— Directions for this task —
Go over the lines below, and when one contains the word "your", copy it.

(Transcribed page contents)
%%

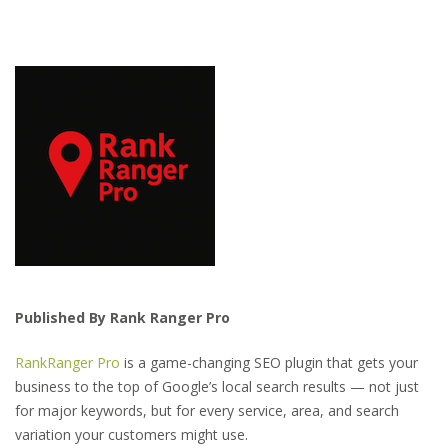
Published By Rank Ranger Pro
RankRanger Pro
is a game-changing SEO plugin that gets your
business to the top of Google’s local search results — not just
for major keywords, but for every service, area, and search
variation your customers might use.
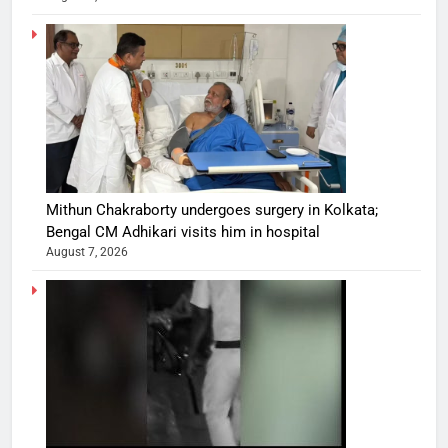
Mithun Chakraborty undergoes surgery in Kolkata;
Bengal CM Adhikari visits him in hospital
August 7, 2026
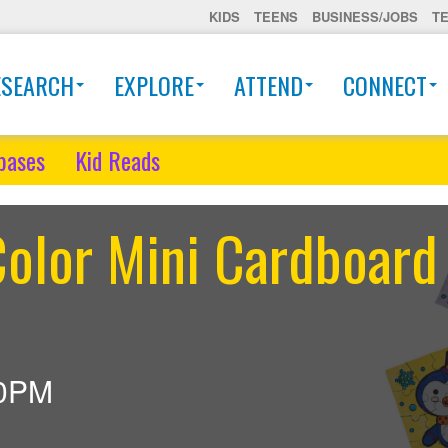
KIDS
TEENS
BUSINESS/JOBS
T
ESEARCH
EXPLORE
ATTEND
CONNECT
bases
Kid Reads
olor Mini Cardboard
30PM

%%

— Response for this exercise —
is a game-changing SEO plugin that gets your
variation your customers might use.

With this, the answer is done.